The annual cost of the Electricity is 44,644 kW-hr x \$0.064 / kW-hr = \$2857, plus the annual hookup charge of 60 hp x \$30/hp = \$1800.  Total energy cost therefore is \$2857 + \$1800 = \$4657.

Step 4.  Calculate average cost per unit of energy

Accounting for both the cost per kWh and the annual hookup charge, the actual price of the electricity consumed is \$4657 / 44,644 kW-hr = \$0.1043 / kW-hr.

Step 5.  Compare the prices of the alternative energy sources.

Using Table 13.3, find Electricity on the left margin and look across on the same row to the column corresponding to diesel.  The factor is 14.124.   Therefore the equivalent price of diesel would be \$0.1043 x 14.124 = \$1.47/gallon.

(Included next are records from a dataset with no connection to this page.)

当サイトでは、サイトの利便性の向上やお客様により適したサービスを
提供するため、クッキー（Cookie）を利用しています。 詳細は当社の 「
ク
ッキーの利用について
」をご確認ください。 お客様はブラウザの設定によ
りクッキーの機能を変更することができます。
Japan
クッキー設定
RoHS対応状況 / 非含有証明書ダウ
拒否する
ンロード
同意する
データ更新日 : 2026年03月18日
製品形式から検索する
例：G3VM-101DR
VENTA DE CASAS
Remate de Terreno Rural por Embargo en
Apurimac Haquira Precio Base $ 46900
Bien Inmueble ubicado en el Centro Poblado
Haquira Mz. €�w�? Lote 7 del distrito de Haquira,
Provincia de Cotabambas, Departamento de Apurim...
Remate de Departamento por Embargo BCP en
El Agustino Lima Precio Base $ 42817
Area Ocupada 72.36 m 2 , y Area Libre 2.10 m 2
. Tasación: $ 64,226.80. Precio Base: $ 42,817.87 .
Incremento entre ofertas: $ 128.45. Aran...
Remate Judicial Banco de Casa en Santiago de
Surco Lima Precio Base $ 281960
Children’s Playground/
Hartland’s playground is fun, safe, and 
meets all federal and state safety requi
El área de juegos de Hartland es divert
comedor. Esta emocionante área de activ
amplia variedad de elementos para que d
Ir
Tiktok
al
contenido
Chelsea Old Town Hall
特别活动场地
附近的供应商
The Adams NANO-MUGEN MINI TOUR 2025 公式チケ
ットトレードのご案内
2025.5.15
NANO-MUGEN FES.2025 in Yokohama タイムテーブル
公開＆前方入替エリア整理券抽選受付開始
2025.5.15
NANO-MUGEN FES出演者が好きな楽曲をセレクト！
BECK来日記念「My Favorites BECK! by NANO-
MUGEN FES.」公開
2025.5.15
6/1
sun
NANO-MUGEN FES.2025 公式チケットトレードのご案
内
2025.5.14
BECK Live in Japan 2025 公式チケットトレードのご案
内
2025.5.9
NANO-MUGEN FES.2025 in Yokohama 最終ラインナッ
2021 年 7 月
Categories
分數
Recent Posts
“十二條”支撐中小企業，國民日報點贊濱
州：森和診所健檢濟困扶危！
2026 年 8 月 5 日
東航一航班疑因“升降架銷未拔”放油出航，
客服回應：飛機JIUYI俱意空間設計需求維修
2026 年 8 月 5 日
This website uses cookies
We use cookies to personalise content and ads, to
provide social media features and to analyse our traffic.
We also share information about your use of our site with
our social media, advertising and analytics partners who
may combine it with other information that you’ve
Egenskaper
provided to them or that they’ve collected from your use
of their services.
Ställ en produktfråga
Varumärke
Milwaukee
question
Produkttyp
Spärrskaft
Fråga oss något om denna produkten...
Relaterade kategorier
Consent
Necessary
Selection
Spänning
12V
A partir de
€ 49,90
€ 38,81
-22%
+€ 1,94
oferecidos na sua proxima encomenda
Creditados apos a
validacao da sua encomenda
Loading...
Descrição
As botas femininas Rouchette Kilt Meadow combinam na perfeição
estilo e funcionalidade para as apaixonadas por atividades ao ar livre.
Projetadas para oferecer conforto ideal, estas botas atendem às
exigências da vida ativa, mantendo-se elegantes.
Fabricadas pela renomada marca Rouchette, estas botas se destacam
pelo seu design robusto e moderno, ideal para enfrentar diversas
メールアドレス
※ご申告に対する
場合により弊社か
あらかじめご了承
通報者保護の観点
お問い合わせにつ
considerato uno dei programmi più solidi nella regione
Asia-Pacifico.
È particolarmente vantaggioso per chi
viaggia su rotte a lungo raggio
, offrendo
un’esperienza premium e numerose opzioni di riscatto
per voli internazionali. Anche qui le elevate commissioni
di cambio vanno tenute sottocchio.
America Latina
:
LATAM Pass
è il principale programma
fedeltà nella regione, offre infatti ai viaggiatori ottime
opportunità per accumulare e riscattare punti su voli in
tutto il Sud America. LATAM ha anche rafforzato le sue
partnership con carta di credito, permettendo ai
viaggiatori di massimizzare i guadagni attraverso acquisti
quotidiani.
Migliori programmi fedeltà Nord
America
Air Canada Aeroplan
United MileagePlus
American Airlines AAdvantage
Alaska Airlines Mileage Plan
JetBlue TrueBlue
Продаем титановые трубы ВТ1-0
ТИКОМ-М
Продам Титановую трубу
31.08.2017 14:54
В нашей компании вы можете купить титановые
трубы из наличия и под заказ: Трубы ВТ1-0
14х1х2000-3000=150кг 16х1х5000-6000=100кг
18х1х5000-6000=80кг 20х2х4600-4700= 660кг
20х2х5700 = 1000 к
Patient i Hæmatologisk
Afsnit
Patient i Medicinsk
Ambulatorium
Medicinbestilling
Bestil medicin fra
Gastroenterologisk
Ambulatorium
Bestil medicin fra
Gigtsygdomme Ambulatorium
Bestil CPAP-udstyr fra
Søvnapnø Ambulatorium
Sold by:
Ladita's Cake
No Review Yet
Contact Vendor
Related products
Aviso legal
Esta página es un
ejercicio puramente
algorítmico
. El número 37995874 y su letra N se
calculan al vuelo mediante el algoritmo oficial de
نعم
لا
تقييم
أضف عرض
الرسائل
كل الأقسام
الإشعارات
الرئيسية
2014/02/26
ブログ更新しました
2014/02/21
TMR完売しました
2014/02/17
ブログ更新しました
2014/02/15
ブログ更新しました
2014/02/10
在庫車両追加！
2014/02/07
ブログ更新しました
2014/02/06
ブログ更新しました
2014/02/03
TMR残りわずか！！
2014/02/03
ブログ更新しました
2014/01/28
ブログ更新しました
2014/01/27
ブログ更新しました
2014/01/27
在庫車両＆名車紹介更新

Interpretation: If diesel costs more than \$1.47 per gallon, the fuel cost will be higher for diesel than if no change were made and the electric motor were left in place. Presently, diesel fuel is higher than \$1.47 per gallon, therefore it would not be economically feasible to convert from electricity to diesel in this scenario.

## Summary

The energy cost for irrigating depends on many factors, including: Pumping the correct amount of water, the horsepower required to pump the water, the efficiency of the pumping plant, and the cost of the energy used to pump the water.

The power required to lift the water from its source and deliver it to the crop is a major factor and directly affects the amount of energy consumed for irrigation pumping.  The higher the total head, (lift plus pressure) the higher the horsepower requirements which translates into higher energy cost per acre-inch of water pumped.

The input power required is a function of the efficiency of the pump, power unit and drive unit.  If two different pumps were considered for an installation, picking one that can deliver the head and capacity desired more efficiently can result in considerable energy savings over the life of the pump.

Irrigation pumps experience wear. Keeping pumps in proper adjustment and/or replacing them when they become worn can save a considerable amount of energy and can keep pumping volume closer to design levels.

Each of the energy sources used for pumping irrigation water can be expected to produce a different amount of useful work, (water horsepower - hours (whp) per unit of fuel. One can use the Nebraska Pumping Plant Performance Criteria to estimate the annual cost of pumping for any energy source.  One can also compare relative prices between alternate energy sources and determine which would be most economical.